Malassezia Dermatitis

  • Cocker spaniels have a genetic predisposition to malassezia yeast infections. These infections may be related to dogs with seborrhea, but are separate conditions. The excess skin oil aids in malassezia proliferation. Symptoms include extreme itchiness, skin thickening -- giving rise to the yeast's formal name, Malassezia pachydermatis -- a foul odor and hair loss. In addition to treating the seborrhea or allergic trigger, your vet will prescribe oral medications and degreasing and anti-fungal shampoos to eliminate the yeast.

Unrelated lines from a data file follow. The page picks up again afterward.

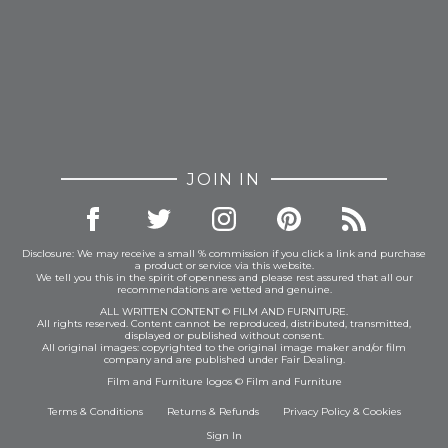
JOIN IN
Disclosure: We may receive a small % commission if you click a link and purchase
a product or service via this website.
We tell you this in the spirit of openness and please rest assured that all our
recommendations are vetted and genuine.
ALL WRITTEN CONTENT © FILM AND FURNITURE.
All rights reserved. Content cannot be reproduced, distributed, transmitted,
displayed or published without consent.
All original images: copyrighted to the original image maker and/or film
company and are published under Fair Dealing.
Film and Furniture logos © Film and Furniture
Terms & Conditions
Returns & Refunds
Privacy Policy
&
Cookies
Sign In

Hypothyroidism in Cocker Spaniels

  • Hypothyroidism, or inadequate thyroid hormone production, is quite common in aging cocker spaniels. Symptoms include hair loss, skin thickening and darkening and frequent skin and ear infections. Nonskin-related symptoms include weight gain, cold and exercise intolerance and constipation. If your vet diagnoses your cocker spaniel as hypothyroid, a daily thyroid pill can ease symptoms within a few weeks.

Skin Tumors

  • While a cocker spaniel might develop any sort of skin growth, certain tumors are common in the breed. These include epidermal hamartomas, dark bumps most often appearing in puppies. While benign, these tumors can become infected, and surgical removal usually is recommended. Canine extramedullary plasmacytomas are small tumors that usually show up on the mouth, ears and legs of older cockers. Surgical removal usually solves the problem, but mouth tumors may spread. Radiation and chemotherapy may be advised post-surgery for mouth tumors.

    Epitheliotropic lymphosarcoma occurs in aging cockers, with symptoms ranging from reddened skin to ulcerated lesions and lumps. While treatments are available for epitheliotropic lymphosarcoma, there is no cure. Older cockers are also prone to perianal gland tumors, found around the anus but also on the tail, abdomen and back. If a male isn't neutered, castration often solves the problem. For neutered or female dogs, radiation is often recommended. Surgical removal is sometimes done, but can lead to fecal incontinence. Along with other sebaceous gland problems, sebaceous gland adenomas and adenocarcinomas plague the breed. Fortunately, the former, benign tumor occurs more often than the latter, malignant type. Sebaceous gland adenocarcinomas require surgical removal, radiation and chemotherapy.